Allan Lokos tells the terrifying story of being on board a plane on Christmas Day when it crashed and exploded in flames. Lokos talks about the 4 Noble Truths, Karma, and how his mindful practice was instrumental to his recovery from the plane accident.
What we can learn from Allan Lokos, a Buddhist teacher, who views getting into a plane accident as a gift?
A: VIDEO: It’s hard to imagine that most people’s worst nightmare could be viewed as a gift. Listen to how Allen’s views this accident as a gift http://youtu.be/7GhZI_uwr94?t=13m12s and how in retrospect he looks back with no regrets due to what he’s learned and experiences in his life post-accident http://youtu.be/7GhZI_uwr94?t=32m1s.
How can a Buddhist frame of mind help shift us out of seeing ourselves as a victim when facing adversity? How do we rise above seeing ourselves as a victim?
A: VIDEO: Often when we face adversity, we ask “WHY”, “WHY ME?”, revenge, or we get angry and go to unhelpful mind states. Allen describes more here http://youtu.be/7GhZI_uwr94?t=14m39s. Allen explains how staying present during the critical moments while jumping out of the plane may have saved his life: http://youtu.be/7GhZI_uwr94?t=21m35s
How does Karma apply to our unpleasant life events? Is bad karma why bad stuff happens to us?
A: VIDEO: Allan explains our common misunderstanding about karma. Allan explains that Karma is about causes and conditions and how Karma applied to the plane crash http://youtu.be/7GhZI_uwr94?t=15m55s).
What are the four noble truths?
A: VIDEO: The Four Noble Truths were the Buddha’s initial teaching about the “middle way” and how it was the way to alleviate suffering and be happier. Allen explains the Four Noble Truths (http://youtu.be/7GhZI_uwr94?t=23m18s)
- 1st Noble truth: I have seen the Noble Truth of suffering. (Note: He did not say “life is suffering” or “the purpose of life is suffering”). Buddha believed that interwoven in the fabric of life that includes joy and happiness is dukkah (suffering, stress, distress, unhappiness).
- 2nd Noble truth: I have seen the Noble Truth of the cause for suffering.
- 3rd Noble Truth: I have seen the Noble Truth of the cause of suffering, and that cause is always about craving, clinging, grasping, and endless desire. Basically, it’s about wanting something to be different than the way it is.
How can we apply the 4 noble Truths to recovering from a tragic or hard life experience?
A: VIDEO: Allan describes when his real dukkah happened during his recovery (http://youtu.be/7GhZI_uwr94?t=28m22s) and how he wanted his old life back to return to what it used to be. Allan describes how he ended his personal suffering.

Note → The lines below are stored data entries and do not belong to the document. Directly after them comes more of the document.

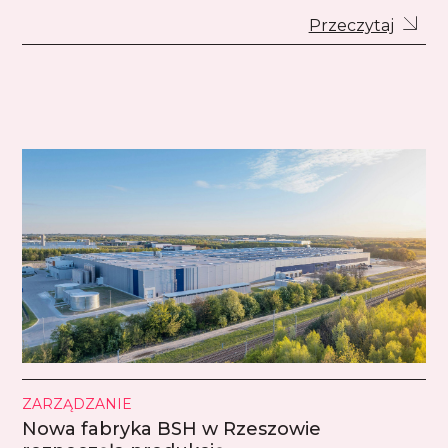
Przeczytaj
ZARZĄDZANIE
Nowa fabryka BSH w Rzeszowie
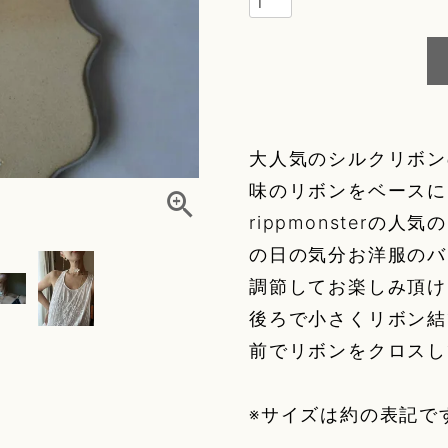
g
ory
大人気のシルクリボン
elry)
味のリボンをベースに
rippmonster
の日の気分お洋服のバ
r
調節してお楽しみ頂け
後ろで小さくリボン結
前でリボンをクロスし
fleur
r
※サイズは約の表記で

How can we “let go” but not fall into feeling a sense of resignation or being pessimistic?
A:VIDEO: Allan describes how acceptance doesn’t mean neutrality or passivity, and how it’s about having the wisdom to help differentiate between what is acceptable and not acceptable http://youtu.be/7GhZI_uwr94?t=35m31s. How Allan never felt resignation and how each day was about feeling determination to move forward: http://youtu.be/7GhZI_uwr94?t=39m28s
More on Allan Lokos – Buddhist Teacher, Founder of Community Meditation Center
Allan Lokos is the founder and guiding teacher of the Community Meditation Center located on New York City’s upper west side. He is the author of Pocket Peace: Walking the Path of Inner Peace, Lasting Happiness (Tarcher/Penguin; Winter, 2010), and his newest book Through the Flames.
He began his study and practice of meditation with Thay Thich Nhat Hanh in the nineties and later founded A Joyful Sangha based on Thay’s teachings. Other teachers have included Sharon Salzberg, Joseph Goldstein, Stephen Batchelor, Larry Rosenberg, Andrew Olendzki, Corrado Penza, Yongey Mingyur Rinpoche, and Tsoknyi Rinpoche. He has also attended a number of weeklong teachings with His Holiness, The Dalai Lama.
Lokos is an ordained Interfaith minister and Co-Founder/Spiritual Director of The Community of Peace and Spirituality. He is a graduate of The New Seminary and is a guest teacher there as well as at One Spirit Interfaith Seminary and Marymount Manhattan College. His writing has appeared in Tricycle Magazine and his essay, The Spiritual Practice of Creativity, appears in the anthology, Audacious Creativity: 30 Ways to Liberate Your Soulful Creative Energy .
Earlier in this life Lokos was a professional singer appearing first with the American Savoyards and then in the original Broadway productions of Oliver! and Pickwick, as well as the Stratford Festival/ Broadway production of The Pirates of Penzance. He wrote more than 100 articles on various aspects of performance that appeared in a variety of publications including Backstage Magazine.